Smoking ban draws out stricter rules

IUS Horizon

A new Indiana law was introduced this summer that will have consequences on smokers at IU Southeast. Effective as of July 1, this law bans smoking within eight feet of any public building.

Individuals who are caught smoking within eight feet of a public building on campus, such as Knobview or Crestview, will be cited for an infraction.

“The fee won’t be toward the university because it is a state law,” Charlie Edelen, IUS Police chief, said. “If we do cite somebody for that, they’d be going to Floyd County and paying a fee.”

However, outside the eight feet, IU Southeast still maintains a policy against smoking on campus. According to the university policy, the only place a person can smoke is inside their car with the windows rolled up.

“I think we even had a question of does that include motorcycles,” Edelen said. “It does not. You have to actually be in your car.”

If a person violates the policy, they will have to see the Dean of Students or vice chancellor of Student Affairs. Anne Skuce, interim vice chancellor of Student Affairs, said she does not expect to see a lot of negative reaction to this change.

“I think it is going to be tough because students will be cited,” Skuce said. “I do feel like we were fortunate to already have a policy in place, and I think as long as faculty, staff and students abide to it then it shouldn’t make any difference.”

Edelen also said he does not foresee any problems arising from this ban because the only change is, instead of it being a university violation, it is now a state law, as well.

“I’m sure it will take people a while to get used to that, but it’s only eight feet,” Edelen said. “Since  we already had a university policy saying you can’t smoke, I don’t think it will be that big of a deal because you weren’t supposed to be doing it anyway.”

On top of receiving a citation for smoking within the eight feet, Skuce said individuals will still have to see administration.

“I respect students’ right to smoke, but we just have to limit the location,” Skuce said.

Since the law has only been in effect for a short amount of time, Edelen said they are willing to give out warnings in the beginning.
“Honestly, when I’ve seen people smoking on campus, they haven’t been within the eight feet,” Edelen said. “Usually, they’re out by the picnic tables or the parking lot.”

IU Southeast will also be placing stickers on each door stating the new law and describing the details of the ban.

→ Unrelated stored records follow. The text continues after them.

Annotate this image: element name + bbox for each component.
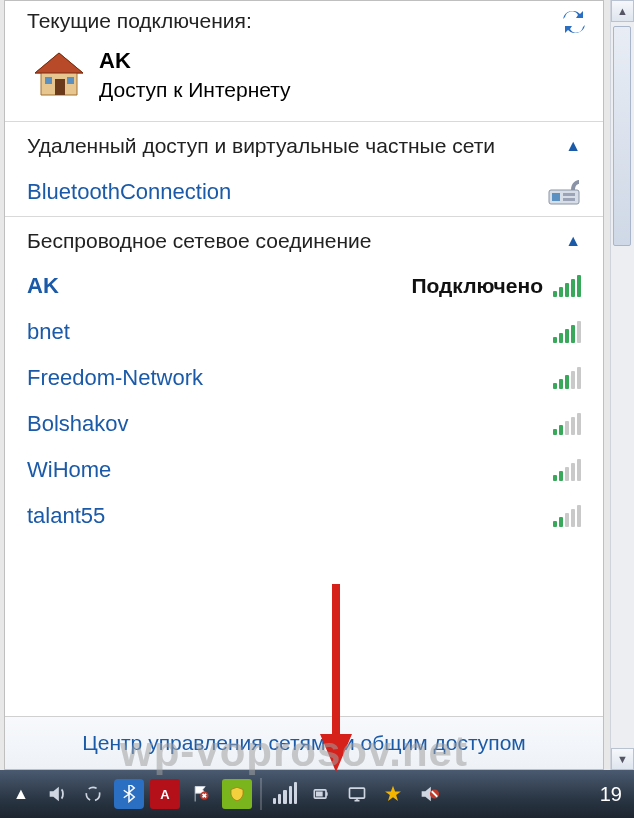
wifi-group-title: Беспроводное сетевое соединение — [27, 229, 371, 253]
svg-rect-12 — [326, 792, 328, 795]
connection-name: bnet — [27, 319, 553, 345]
connection-name: AK — [27, 273, 411, 299]
connection-name: talant55 — [27, 503, 553, 529]
wifi-item-talant55[interactable]: talant55 — [5, 493, 603, 539]
battery-icon[interactable] — [306, 779, 336, 809]
volume-muted-icon[interactable] — [414, 779, 444, 809]
svg-rect-4 — [67, 77, 74, 84]
signal-icon — [553, 505, 581, 527]
scroll-track[interactable] — [611, 22, 634, 748]
wifi-item-wihome[interactable]: WiHome — [5, 447, 603, 493]
scroll-down-icon[interactable]: ▼ — [611, 748, 634, 770]
signal-icon — [553, 275, 581, 297]
svg-point-9 — [86, 787, 99, 800]
wifi-group-header: Беспроводное сетевое соединение ▲ — [5, 217, 603, 263]
clock[interactable]: 19 — [600, 783, 628, 806]
scrollbar[interactable]: ▲ ▼ — [610, 0, 634, 770]
connection-name: Bolshakov — [27, 411, 553, 437]
current-connection: AK Доступ к Интернету — [5, 43, 603, 121]
show-hidden-icon[interactable]: ▲ — [6, 779, 36, 809]
scroll-up-icon[interactable]: ▲ — [611, 0, 634, 22]
svg-marker-1 — [35, 53, 83, 73]
chevron-up-icon[interactable]: ▲ — [565, 232, 581, 250]
bluetooth-icon[interactable] — [114, 779, 144, 809]
signal-icon — [553, 367, 581, 389]
shield-icon[interactable] — [222, 779, 252, 809]
monitor-icon[interactable] — [342, 779, 372, 809]
network-flyout: Текущие подключения: AK Доступ к Интерне… — [4, 0, 604, 770]
current-network-name: AK — [99, 47, 291, 76]
chevron-up-icon[interactable]: ▲ — [565, 137, 581, 155]
flag-icon[interactable] — [186, 779, 216, 809]
star-icon[interactable] — [378, 779, 408, 809]
signal-icon — [553, 413, 581, 435]
wifi-item-bolshakov[interactable]: Bolshakov — [5, 401, 603, 447]
home-network-icon — [33, 51, 85, 99]
svg-rect-13 — [316, 792, 323, 797]
taskbar-divider — [260, 778, 262, 810]
loading-icon[interactable] — [78, 779, 108, 809]
svg-rect-14 — [350, 788, 365, 798]
current-connections-header: Текущие подключения: — [5, 1, 603, 43]
wifi-item-freedom[interactable]: Freedom-Network — [5, 355, 603, 401]
wifi-item-bnet[interactable]: bnet — [5, 309, 603, 355]
adobe-icon[interactable]: A — [150, 779, 180, 809]
signal-icon — [553, 321, 581, 343]
network-tray-icon[interactable] — [270, 779, 300, 809]
vpn-group-header: Удаленный доступ и виртуальные частные с… — [5, 122, 603, 168]
signal-icon — [553, 459, 581, 481]
svg-rect-8 — [563, 198, 575, 201]
vpn-group-title: Удаленный доступ и виртуальные частные с… — [27, 134, 495, 158]
scroll-thumb[interactable] — [613, 26, 631, 246]
modem-icon — [547, 178, 581, 206]
svg-rect-7 — [563, 193, 575, 196]
connection-name: WiHome — [27, 457, 553, 483]
connection-name: Freedom-Network — [27, 365, 553, 391]
taskbar: ▲ A 19 — [0, 770, 634, 818]
vpn-item-bluetooth[interactable]: BluetoothConnection — [5, 168, 603, 216]
connection-name: BluetoothConnection — [27, 179, 547, 205]
network-center-link[interactable]: Центр управления сетями и общим доступом — [5, 716, 603, 769]
svg-rect-6 — [552, 193, 560, 201]
wifi-item-ak[interactable]: AK Подключено — [5, 263, 603, 309]
svg-rect-2 — [55, 79, 65, 95]
current-network-status: Доступ к Интернету — [99, 76, 291, 103]
volume-icon[interactable] — [42, 779, 72, 809]
connection-status: Подключено — [411, 274, 543, 298]
svg-rect-3 — [45, 77, 52, 84]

Beginning this school year, changes in citation fees and costs will be occurring in the IUS parking policy.

The main changes involve issues of a invalid permit or improper display of a valid permit, which were both raised from $10 to $15.

The charge for an expired parking meter also increased from $5 to $10.

However, Edelen said students who receive a citation but have a valid permit may, on an appeal, fill out a form once every calendar year in order to waive the fee.

“A lot of the appeals we get are ‘I left it in my car,’ or ‘I left it in my other car, but I have a valid permit,’ and people don’t understand why it has to be displayed, so we’re trying to give them a free one,” Edelen said.

IU Southeast will be notifying students of the new parking policy through its website and a booklet with a page describing it.

Edelen said this is also an effort to encourage individuals to buy parking permits.

“I know we’ve got some students who want to go along and do the day pass or not do anything and take a gamble that they won’t get a citation, so increasing the citations would help people get away from doing that,” Edelen said. “We’d like everyone to have the permit so we don’t have to write as many tickets.”

While it may be cheaper for students who attend only a few classes a week to purchase the day passes, Edelen said there are more negatives to not having a parking permit.

“[With the day passes,] you have the hassles of waiting in line, making sure your dollar isn’t crumpled up, sometimes it’s raining and sometimes it jams,” Edelen said. “Also, people don’t realize the pass is assigned to you and not to your car, so you can move it between cars.”

Student parking permits cost $30 per semester and can be purchased at the IUS Police Department located in University Center North, room 027.


IUS Police have been occupied with several theft reports that arose in the spring semester, during the second week of April.

Five individuals claimed to have items stolen, including a wallet on April 11 and a phone on April 12. Both of those items were returned later those days.

However, the suspect of two other thefts from April 10 was caught and involved Brian Dillen, 40, who was arrested on a charge of three counts of fraudulent use of a credit card and one count of theft.  All of the counts were felonies.

The items stolen from IU Southeast included a wallet and a camera from the University Center.

Prior to IU Southeast, Dillen had also stolen items from both Jefferson Community and Technical College and Spalding University.

“What these guys do is walk around and try to find just anything lying around,” Edelen said. “They’re just walking through, and they see a bag, they pick it up and walk out. They’re getting laptops, wallets, cameras and whatever is sitting out.”

The final theft occurred on April 6, involving a stolen wallet and credit cards, has not been found, and the case is still open.